Malang Raya (ANTARA) - Pakar Hukum Tata Negara Bivitri Susanti menilai putusan Mahkamah Konstitusi (MK) tentang pemisahan pemilihan umum (pemilu) nasional dan daerah perlu diakomodasi maksimal di dalam pembahasan Rancangan Undang-Undang (RUU) Pemilu, karena akan memunculkan desentralisasi isu.
"Putusan MK itu memiliki nilai bagus menurut saya, kalau di follow up di dalam pembahasan RUU Pemilu akan memunculkan desentralisasi isu. Sehingga, isu di daerah tidak terlindas dengan isu nasional," kata Bivitri di Kota Malang, Jawa Timur, Senin.
Pemisahan pemilu nasional dan daerah tertuang di dalam putusan MK Nomor 135/PUU-XXII/2024.
Terangkatnya isu daerah pelaksanaan Pemilu 2029 akan semakin semarak. Sebab, setiap calon kepala dan wakil kepala daerah serta anggota Dewan Perwakilan Rakyat untuk kabupaten/kota maupun provinsi bisa berkonsentrasi menggarap persoalan krusial yang ada di wilayahnya sebagai program.
Dengan konsep itu masyarakat daerah akan bisa secara jernih, kritis, dan objektif dalam memilih sosok kepala daerah maupun para legislator berdasarkan kompetensi.
Bivitri menyebut melalui pemisahan pemilu yang diakomodasi di dalam RUU tentang Pemilu juga akan memberikan dampak baik terhadap konfigurasi politik.
"Jadi daerah tidak harus meng-copy apa yang ada di tingkat nasional," ujarnya.
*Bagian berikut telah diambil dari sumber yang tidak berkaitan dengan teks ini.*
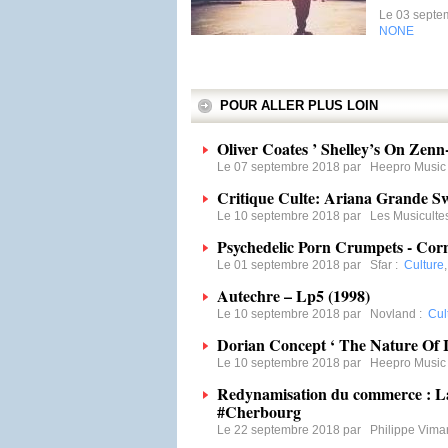
Le 03 septe
NONE
POUR ALLER PLUS LOIN
Oliver Coates ’ Shelley’s On Zenn
Le 07 septembre 2018 par
Heepro Music
Critique Culte: Ariana Grande S
Le 10 septembre 2018 par
Les Musiculte
Psychedelic Porn Crumpets - Corn
Le 01 septembre 2018 par
Sfar
:
Culture
Autechre – Lp5 (1998)
Le 10 septembre 2018 par
Novland
:
Cul
Dorian Concept ‘ The Nature Of I
Le 10 septembre 2018 par
Heepro Music
Redynamisation du commerce : La 
#Cherbourg
Le 22 septembre 2018 par
Philippe Vima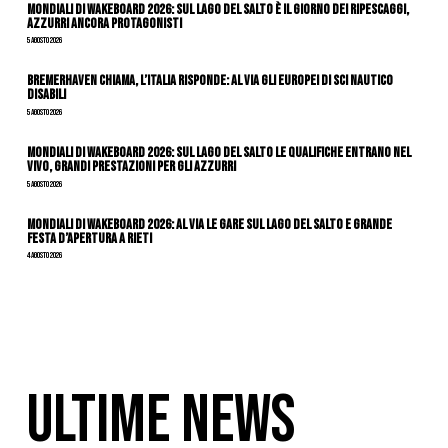
Mondiali di Wakeboard 2026: sul Lago del Salto è il giorno dei ripescaggi,
azzurri ancora protagonisti
5 Agosto 2026
Bremerhaven chiama, l’Italia risponde: al via gli Europei di Sci Nautico
Disabili
5 Agosto 2026
Mondiali di Wakeboard 2026: sul Lago del Salto le qualifiche entrano nel
vivo, grandi prestazioni per gli azzurri
5 Agosto 2026
Mondiali di Wakeboard 2026: al via le gare sul Lago del Salto e grande
festa d’apertura a Rieti
4 Agosto 2026
ULTIME NEWS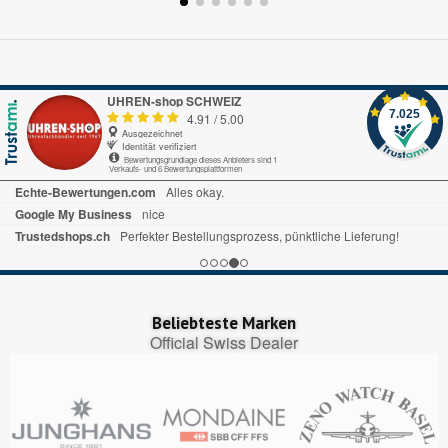
UHREN-shop SCHWEIZ
7.025
4.91
/
5.00
Ausgezeichnet
Identität verifiziert
Bewertungsgrundlage dieses Anbieters sind 1
Verkaufs- und 6 Bewertungsplattformen
Echte-Bewertungen.com
Alles okay.
Google My Business
nice
Trustedshops.ch
Perfekter Bestellungsprozess, pünktliche Lieferung!
Beliebteste Marken
Official Swiss Dealer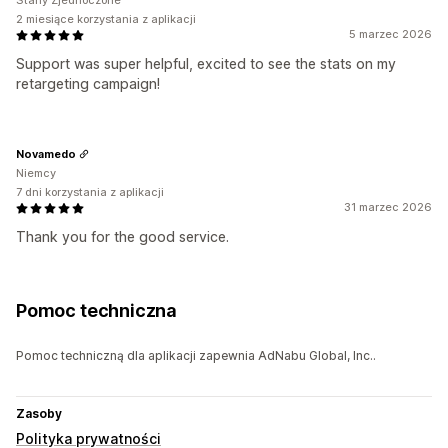
Stany Zjednoczone
2 miesiące korzystania z aplikacji
5 marzec 2026
Support was super helpful, excited to see the stats on my
retargeting campaign!
Novamedo
Niemcy
7 dni korzystania z aplikacji
31 marzec 2026
Thank you for the good service.
Pomoc techniczna
Pomoc techniczną dla aplikacji zapewnia AdNabu Global, Inc..
Zasoby
Polityka prywatności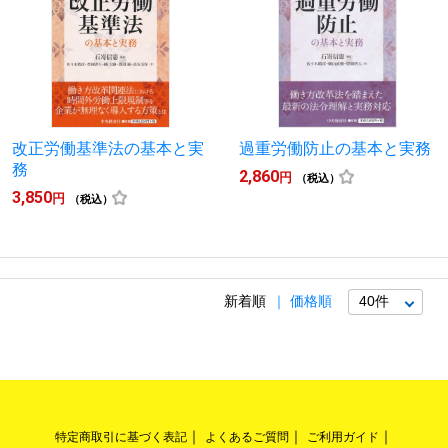
改正労働基準法の基本と実
過重労働防止の基本と実務
務
2,860
円
（税込）
3,850
円
（税込）
新着順
価格順
特定商取引に基づく表記
よくあるご質問
ご利用ガイド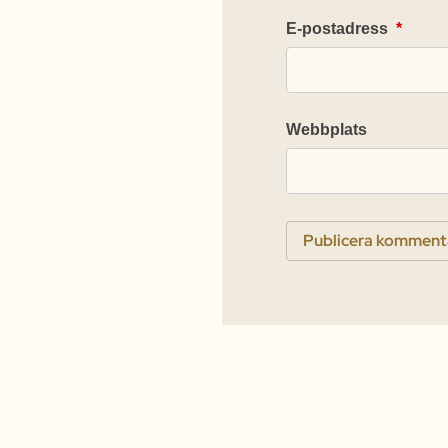
E-postadress
*
Webbplats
Oleh karena itu, diharapkan putusan MK bisa benar-benar dimasukkan secara maksimal di dalam draf RUU tentang Pemilu dan pembahasannya berjalan sesuai dengan waktu, yakni pada 2026.
"Kalau dibahas di 2026 berarti ada sisa empat tahun dan ini cepat sekali, kalau terlalu mepet bagaimana caranya bisa mengisi ruang yang terbuka," ucapnya.
Wakil Ketua Komisi II DPR RI Zulfikar Arse mengungkapkan bahwa pembahasan revisi atau Rancangan Undang-Undang (RUU) tentang Pemilu akan mulai bergulir pada tahun 2026 setelah Badan Legislasi DPR RI memutuskan RUU tersebut masuk ke Program Legislasi Nasional Tahun 2026.
Menurut dia, Komisi II DPR pun akan menjadi pihak yang menginisiasi pembahasan itu.
Dengan dibahas pada 2026, menurut dia, DPR memiliki waktu yang panjang untuk mempersiapkan penyusunan RUU tersebut.